Closest approximation: White Palace Grill (1159 S. Canal St., 312-939-7167) or Diner Grill (1635 W. Irving Park Rd., 773-248-2030) are the best bets. Both stay open 24 hours, and both appeal to the drunken adventurer stumbling across the city in search of an omelet to regurgitate in the morning.
WEST
In-N-Out Burger (California, Arizona, Nevada, and Utah)
Since 1948, California-based In-N-Out Burger has built a rabid following on the simple premise of slinging out nothing more than freshly cooked burgers, fries, and shakes—that’s all it takes to be mentioned in a Coen brothers film! Of course, the fast-food joint can also attribute part of its popularity to a few lovable idiosyncrasies, like the X-shaped palm trees that mark the spot for many restaurants (an apparent homage to “the big W” in It’s A Mad, Mad, Mad, Mad World) and a secret menu, which contains wondrous items like extra patties for burgers, Neapolitan shakes, or the option to top fries with enough cheese and hamburgers with enough "secret sauce" to debilitate a customer for days. Plus, with references to Bible verses printed in discreet positions on its utensils, one can ponder the possibilities of the afterlife while ingesting a four-patty cheeseburger that draws them closer to God.

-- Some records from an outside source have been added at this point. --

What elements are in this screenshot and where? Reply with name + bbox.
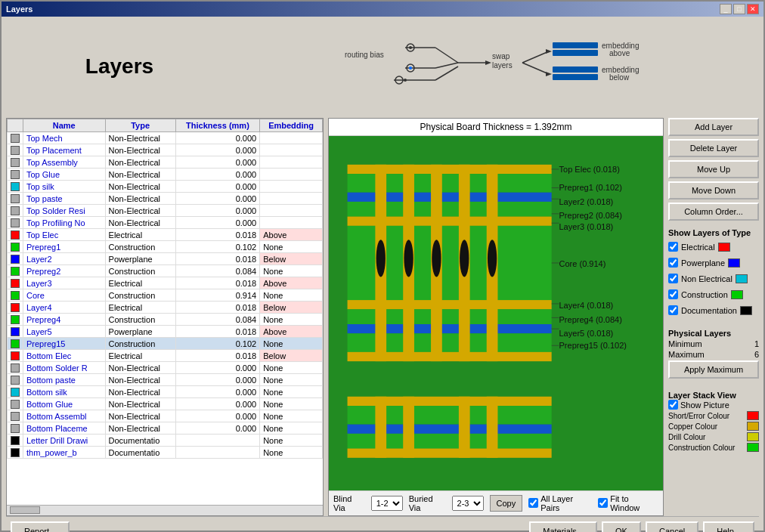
- row-embedding: Above: [260, 277, 323, 289]
- column-order-button[interactable]: Column Order...: [668, 203, 759, 221]
- maximize-button[interactable]: □: [733, 4, 745, 14]
- col-header-name[interactable]: Name: [23, 119, 106, 132]
- svg-text:Layer3 (0.018): Layer3 (0.018): [559, 222, 613, 231]
- col-header-color: [8, 119, 23, 132]
- board-visualization: Top Elec (0.018) Prepreg1 (0.102) Layer2…: [329, 136, 663, 490]
- table-row[interactable]: Top AssemblyNon-Electrical0.000: [8, 156, 323, 169]
- row-color-cell: [8, 277, 23, 289]
- svg-text:routing bias: routing bias: [345, 51, 384, 59]
- table-row[interactable]: thm_power_bDocumentatioNone: [8, 447, 323, 459]
- col-header-type[interactable]: Type: [105, 119, 175, 132]
- table-row[interactable]: Letter Drill DrawiDocumentatioNone: [8, 435, 323, 447]
- table-row[interactable]: Top PlacementNon-Electrical0.000: [8, 144, 323, 156]
- blind-via-select[interactable]: 1-2: [371, 496, 403, 511]
- table-row[interactable]: Prepreg2Construction0.084None: [8, 265, 323, 277]
- all-layer-pairs-checkbox[interactable]: [528, 498, 538, 508]
- row-thickness: 0.018: [175, 302, 260, 314]
- col-header-embedding[interactable]: Embedding: [260, 119, 323, 132]
- maximum-label: Maximum: [668, 350, 705, 359]
- row-color-cell: [8, 410, 23, 422]
- horizontal-scrollbar[interactable]: [7, 505, 323, 515]
- table-row[interactable]: Prepreg15Construction0.102None: [8, 338, 323, 350]
- row-type: Non-Electrical: [105, 362, 175, 374]
- table-row[interactable]: Layer4Electrical0.018Below: [8, 302, 323, 314]
- buried-via-select[interactable]: 2-3: [452, 496, 484, 511]
- table-row[interactable]: Layer3Electrical0.018Above: [8, 277, 323, 289]
- apply-maximum-button[interactable]: Apply Maximum: [668, 360, 759, 379]
- stack-view-label: Layer Stack View: [668, 391, 759, 400]
- show-picture-label[interactable]: Show Picture: [668, 400, 759, 410]
- row-type: Non-Electrical: [105, 386, 175, 398]
- table-row[interactable]: Top GlueNon-Electrical0.000: [8, 169, 323, 181]
- copy-button[interactable]: Copy: [490, 495, 523, 512]
- row-type: Non-Electrical: [105, 374, 175, 386]
- table-row[interactable]: Top pasteNon-Electrical0.000: [8, 193, 323, 205]
- row-type: Non-Electrical: [105, 193, 175, 205]
- row-embedding: [260, 181, 323, 193]
- table-row[interactable]: Prepreg4Construction0.084None: [8, 314, 323, 326]
- minimize-button[interactable]: _: [720, 4, 732, 14]
- documentation-checkbox[interactable]: [668, 305, 678, 315]
- table-row[interactable]: Layer5Powerplane0.018Above: [8, 326, 323, 338]
- table-row[interactable]: Bottom Solder RNon-Electrical0.000None: [8, 362, 323, 374]
- svg-point-47: [404, 240, 413, 277]
- powerplane-checkbox[interactable]: [668, 258, 678, 268]
- all-layer-pairs-label[interactable]: All Layer Pairs: [528, 494, 592, 512]
- svg-line-8: [435, 63, 458, 68]
- row-name: Bottom Placeme: [23, 422, 106, 435]
- table-row[interactable]: Bottom silkNon-Electrical0.000None: [8, 386, 323, 398]
- report-button[interactable]: Report...: [11, 521, 70, 532]
- physical-layers-section: Physical Layers Minimum 1 Maximum 6 Appl…: [668, 324, 759, 379]
- row-thickness: [175, 435, 260, 447]
- table-row[interactable]: Prepreg1Construction0.102None: [8, 241, 323, 253]
- electrical-checkbox[interactable]: [668, 242, 678, 252]
- table-row[interactable]: Top MechNon-Electrical0.000: [8, 132, 323, 144]
- nonelectrical-checkbox[interactable]: [668, 274, 678, 283]
- row-type: Construction: [105, 241, 175, 253]
- move-up-button[interactable]: Move Up: [668, 160, 759, 178]
- documentation-label: Documentation: [681, 306, 737, 315]
- ok-button[interactable]: OK: [602, 521, 641, 532]
- row-type: Electrical: [105, 277, 175, 289]
- row-embedding: None: [260, 289, 323, 302]
- move-down-button[interactable]: Move Down: [668, 181, 759, 200]
- row-thickness: 0.018: [175, 350, 260, 362]
- help-button[interactable]: Help...: [703, 521, 754, 532]
- table-row[interactable]: Bottom pasteNon-Electrical0.000None: [8, 374, 323, 386]
- row-name: Prepreg1: [23, 241, 106, 253]
- delete-layer-button[interactable]: Delete Layer: [668, 139, 759, 157]
- col-header-thickness[interactable]: Thickness (mm): [175, 119, 260, 132]
- close-button[interactable]: ✕: [747, 4, 759, 14]
- table-row[interactable]: Top Solder ResiNon-Electrical0.000: [8, 205, 323, 217]
- table-row[interactable]: Top Profiling NoNon-Electrical0.000: [8, 217, 323, 229]
- fit-to-window-label[interactable]: Fit to Window: [598, 494, 658, 512]
- row-thickness: 0.000: [175, 362, 260, 374]
- table-row[interactable]: Bottom GlueNon-Electrical0.000None: [8, 398, 323, 410]
- table-row[interactable]: Bottom ElecElectrical0.018Below: [8, 350, 323, 362]
- fit-to-window-checkbox[interactable]: [598, 498, 608, 508]
- table-row[interactable]: Layer2Powerplane0.018Below: [8, 253, 323, 265]
- materials-button[interactable]: Materials...: [529, 521, 597, 532]
- svg-point-6: [409, 66, 412, 70]
- table-container[interactable]: Name Type Thickness (mm) Embedding Top M…: [7, 119, 323, 505]
- show-picture-checkbox[interactable]: [668, 400, 678, 410]
- cancel-button[interactable]: Cancel: [646, 521, 698, 532]
- table-row[interactable]: Top ElecElectrical0.018Above: [8, 229, 323, 241]
- row-embedding: None: [260, 386, 323, 398]
- row-name: Bottom Assembl: [23, 410, 106, 422]
- table-row[interactable]: Bottom AssemblNon-Electrical0.000None: [8, 410, 323, 422]
- row-name: Bottom Solder R: [23, 362, 106, 374]
- add-layer-button[interactable]: Add Layer: [668, 118, 759, 136]
- table-row[interactable]: Bottom PlacemeNon-Electrical0.000None: [8, 422, 323, 435]
- svg-text:Layer5 (0.018): Layer5 (0.018): [559, 329, 613, 338]
- svg-marker-19: [546, 49, 552, 54]
- drill-row: Drill Colour: [668, 432, 759, 441]
- table-row[interactable]: Top silkNon-Electrical0.000: [8, 181, 323, 193]
- row-type: Non-Electrical: [105, 144, 175, 156]
- construction-checkbox[interactable]: [668, 289, 678, 299]
- window-controls: _ □ ✕: [720, 4, 759, 14]
- row-embedding: [260, 169, 323, 181]
- table-row[interactable]: CoreConstruction0.914None: [8, 289, 323, 302]
- row-color-cell: [8, 265, 23, 277]
- row-type: Electrical: [105, 229, 175, 241]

Plausibility: Very unlikely. While the chain has expanded outside its California base to three other states, an In-N-Out representative says the burger joint has no plans to expand much farther east.
Closest approximation: Paradise Pup (1724 S. River Rd., Des Plaines, 847-699-8590), which sees your thousand island dressing and cheese on a mound of fries and raises you bacon and sour cream. Paradise Pup’s mound of fries isn’t the only artery-clogging piece of bliss on the menu–the shakes, cheddar burgers, and Italian beef are almost as reputable to Chicagoans as In-N-Out is to Californians.
NORTHWEST
Voodoo Doughnuts (Portland, Ore.)
Waiting in line for a meal at Hot Doug's is nothing. Portlanders are willing to wait in line just as long for a snack at Voodoo Doughnuts, a bakery nestled sweetly between a nearby porno theater and a used-instrument shop. But Voodoo's wares are hardly just a snack. Astonishingly affordable, the pastries here border on Caligulan decadence. Witness provocative offerings like the Tex-Ass (a huge glazed doughnut the size of an ass) or the bacon maple bar, a $2.50 gateway drug into understanding why Homer Simpson dips his breakfast meats into syrup. Keeping in line with Portland's credo of keeping the town weird, the doughnut shop also does weddings, has had doughnut-on-penis-stacking contests, and used to serve Pepto-drizzled doughnuts and Nyquil-glazed ones until the FDA put a stop to that.
Plausibility: Despite unveiling a third location in Eugene in "at least a couple of months," Wedding Coordinator/Executive Wrangler Sara Lott says Voodoo isn't interested in franchising. Its chances of expanding over state lines are "pretty thin right now." But if Voodoo can inspire enough passion in its fans to move one of them to make a documentary about the doughnut shop, surely within our lifetime we'll see Voodoo inch its way closer to our gaping maws.
Closest approximation: Glazed Donuts (773-655-6027, glazedchicago@gmail.com), like Portland, is pretty weird. With no storefront, Kirsten Anderson's bakery's seasonally changing wares are instead available only via subscription or delivery, or at the handful of farmers' markets or restaurants it supplies to. That eccentricity aside, where else in town can you find unusual flavors like Voodoo's maple bacon or Earl Grey with lemon?